__DATA PROVIDED__.

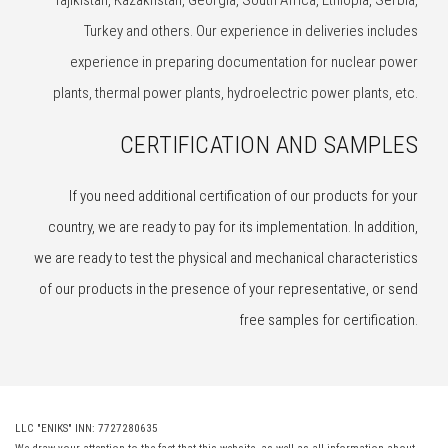
Tajikistan, Kazakhstan, Georgia, South Africa, Ethiopia, Serbia,
Turkey and others. Our experience in deliveries includes
experience in preparing documentation for nuclear power
plants, thermal power plants, hydroelectric power plants, etc.
CERTIFICATION AND SAMPLES
If you need additional certification of our products for your
country, we are ready to pay for its implementation. In addition,
we are ready to test the physical and mechanical characteristics
of our products in the presence of your representative, or send
free samples for certification.
LLC "ENIKS" INN: 7727280635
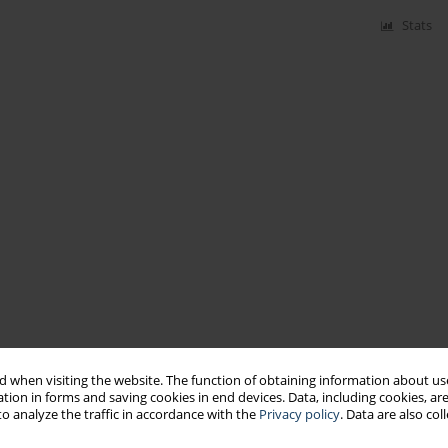
Stats
 when visiting the website. The function of obtaining information about use
tion in forms and saving cookies in end devices. Data, including cookies, are
o analyze the traffic in accordance with the
Privacy policy
. Data are also co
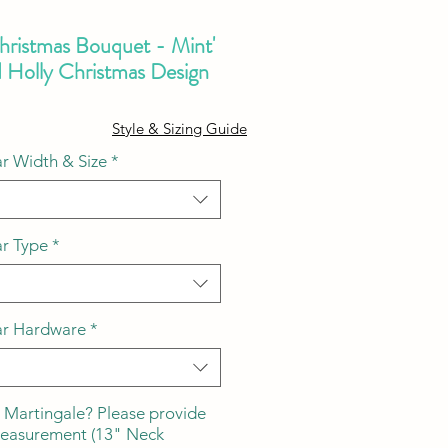
Christmas Bouquet - Mint'
d Holly Christmas Design
ale
Style & Sizing Guide
ice
r Width & Size
*
ar Type
*
ar Hardware
*
 Martingale? Please provide
measurement (13" Neck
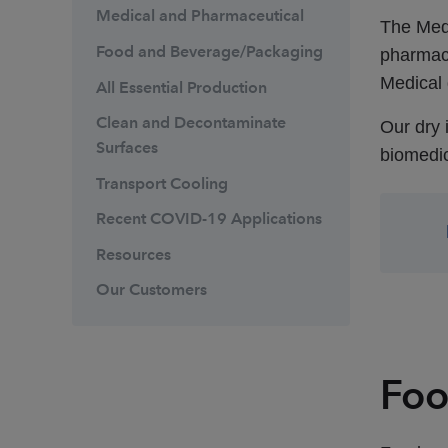
Medical and Pharmaceutical
The Med
Food and Beverage/Packaging
pharmace
Medical 
All Essential Production
Clean and Decontaminate
Our dry 
Surfaces
biomedi
Transport Cooling
Recent COVID-19 Applications
Resources
Our Customers
Foo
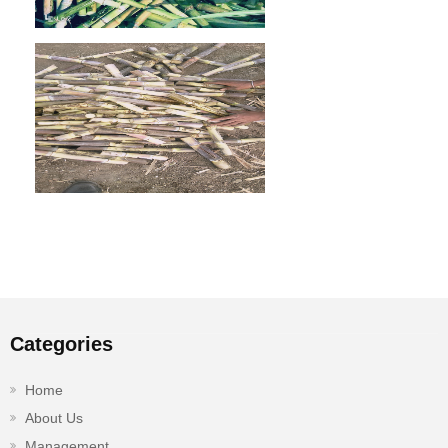
Categories
Home
About Us
Management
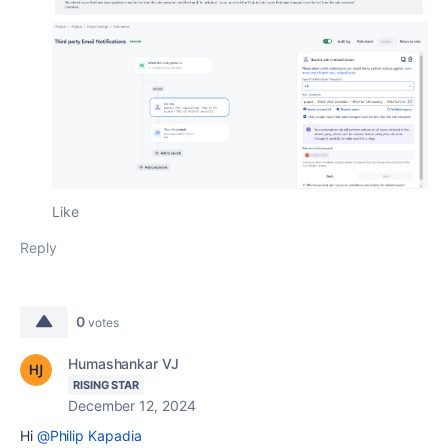
Like
Reply
0
votes
Humashankar VJ
RISING STAR
December 12, 2024
Hi
@Philip Kapadia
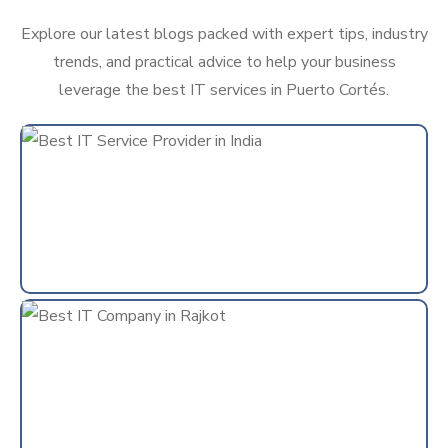
Explore our latest blogs packed with expert tips, industry
trends, and practical advice to help your business
leverage the best IT services in Puerto Cortés.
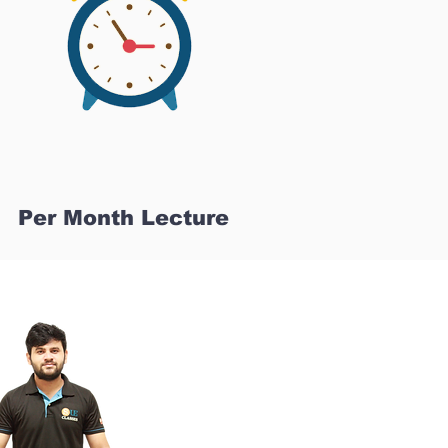
Per Month Lecture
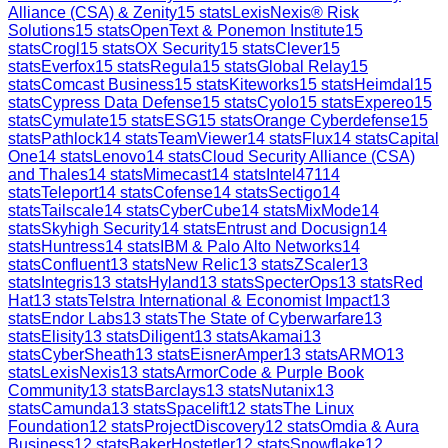
Alliance (CSA) & Zenity
15
stats
LexisNexis® Risk
Solutions
15
stats
OpenText & Ponemon Institute
15
stats
Crogl
15
stats
OX Security
15
stats
Clever
15
stats
Everfox
15
stats
Regula
15
stats
Global Relay
15
stats
Comcast Business
15
stats
Kiteworks
15
stats
Heimdal
15
stats
Cypress Data Defense
15
stats
Cyolo
15
stats
Expereo
15
stats
Cymulate
15
stats
ESG
15
stats
Orange Cyberdefense
15
stats
Pathlock
14
stats
TeamViewer
14
stats
Flux
14
stats
Capital
One
14
stats
Lenovo
14
stats
Cloud Security Alliance (CSA)
and Thales
14
stats
Mimecast
14
stats
Intel471
14
stats
Teleport
14
stats
Cofense
14
stats
Sectigo
14
stats
Tailscale
14
stats
CyberCube
14
stats
MixMode
14
stats
Skyhigh Security
14
stats
Entrust and Docusign
14
stats
Huntress
14
stats
IBM & Palo Alto Networks
14
stats
Confluent
13
stats
New Relic
13
stats
ZScaler
13
stats
Integris
13
stats
Hyland
13
stats
SpecterOps
13
stats
Red
Hat
13
stats
Telstra International & Economist Impact
13
stats
Endor Labs
13
stats
The State of Cyberwarfare
13
stats
Elisity
13
stats
Diligent
13
stats
Akamai
13
stats
CyberSheath
13
stats
EisnerAmper
13
stats
ARMO
13
stats
LexisNexis
13
stats
ArmorCode & Purple Book
Community
13
stats
Barclays
13
stats
Nutanix
13
stats
Camunda
13
stats
Spacelift
12
stats
The Linux
Foundation
12
stats
ProjectDiscovery
12
stats
Omdia & Aura
Business
12
stats
BakerHostetler
12
stats
Snowflake
12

__TO DO__.
Each line of the data must be transcribed exactly; pictures are not carried over.

__ANSWER FOR THIS EXERCISE__.
Tajikistan, Kazakhstan, Georgia, South Africa, Ethiopia, Serbia,
Turkey and others. Our experience in deliveries includes
experience in preparing documentation for nuclear power
plants, thermal power plants, hydroelectric power plants, etc.
CERTIFICATION AND SAMPLES
If you need additional certification of our products for your
country, we are ready to pay for its implementation. In addition,
we are ready to test the physical and mechanical characteristics
of our products in the presence of your representative, or send
free samples for certification.
LLC "ENIKS" INN: 7727280635
Stats
 when visiting the website. The function of obtaining information about use
tion in forms and saving cookies in end devices. Data, including cookies, are
o analyze the traffic in accordance with the
Privacy policy
. Data are also co
Christmas Bouquet - Mint'
d Holly Christmas Design
ale
Style & Sizing Guide
ice
r Width & Size
*
ar Type
*
ar Hardware
*
 Martingale? Please provide
measurement (13" Neck
Medical and Pharmaceutical
The Med
Food and Beverage/Packaging
pharmace
Medical 
All Essential Production
Clean and Decontaminate
Our dry 
Surfaces
biomedi
Transport Cooling
Recent COVID-19 Applications
Resources
Our Customers
Foo
Categories
Home
About Us
Management
Like
Reply
0
votes
Humashankar VJ
RISING STAR
December 12, 2024
Hi
@Philip Kapadia
Explore our latest blogs packed with expert tips, industry
trends, and practical advice to help your business
leverage the best IT services in Puerto Cortés.
Per Month Lecture
Alliance (CSA) & Zenity
15
stats
LexisNexis® Risk
Solutions
15
stats
OpenText & Ponemon Institute
15
stats
Crogl
15
stats
OX Security
15
stats
Clever
15
stats
Everfox
15
stats
Regula
15
stats
Global Relay
15
stats
Comcast Business
15
stats
Kiteworks
15
stats
Heimdal
15
stats
Cypress Data Defense
15
stats
Cyolo
15
stats
Expereo
15
stats
Cymulate
15
stats
ESG
15
stats
Orange Cyberdefense
15
stats
Pathlock
14
stats
TeamViewer
14
stats
Flux
14
stats
Capital
One
14
stats
Lenovo
14
stats
Cloud Security Alliance (CSA)
and Thales
14
stats
Mimecast
14
stats
Intel471
14
stats
Teleport
14
stats
Cofense
14
stats
Sectigo
14
stats
Tailscale
14
stats
CyberCube
14
stats
MixMode
14
stats
Skyhigh Security
14
stats
Entrust and Docusign
14
stats
Huntress
14
stats
IBM & Palo Alto Networks
14
stats
Confluent
13
stats
New Relic
13
stats
ZScaler
13
stats
Integris
13
stats
Hyland
13
stats
SpecterOps
13
stats
Red
Hat
13
stats
Telstra International & Economist Impact
13
stats
Endor Labs
13
stats
The State of Cyberwarfare
13
stats
Elisity
13
stats
Diligent
13
stats
Akamai
13
stats
CyberSheath
13
stats
EisnerAmper
13
stats
ARMO
13
stats
LexisNexis
13
stats
ArmorCode & Purple Book
Community
13
stats
Barclays
13
stats
Nutanix
13
stats
Camunda
13
stats
Spacelift
12
stats
The Linux
Foundation
12
stats
ProjectDiscovery
12
stats
Omdia & Aura
Business
12
stats
BakerHostetler
12
stats
Snowflake
12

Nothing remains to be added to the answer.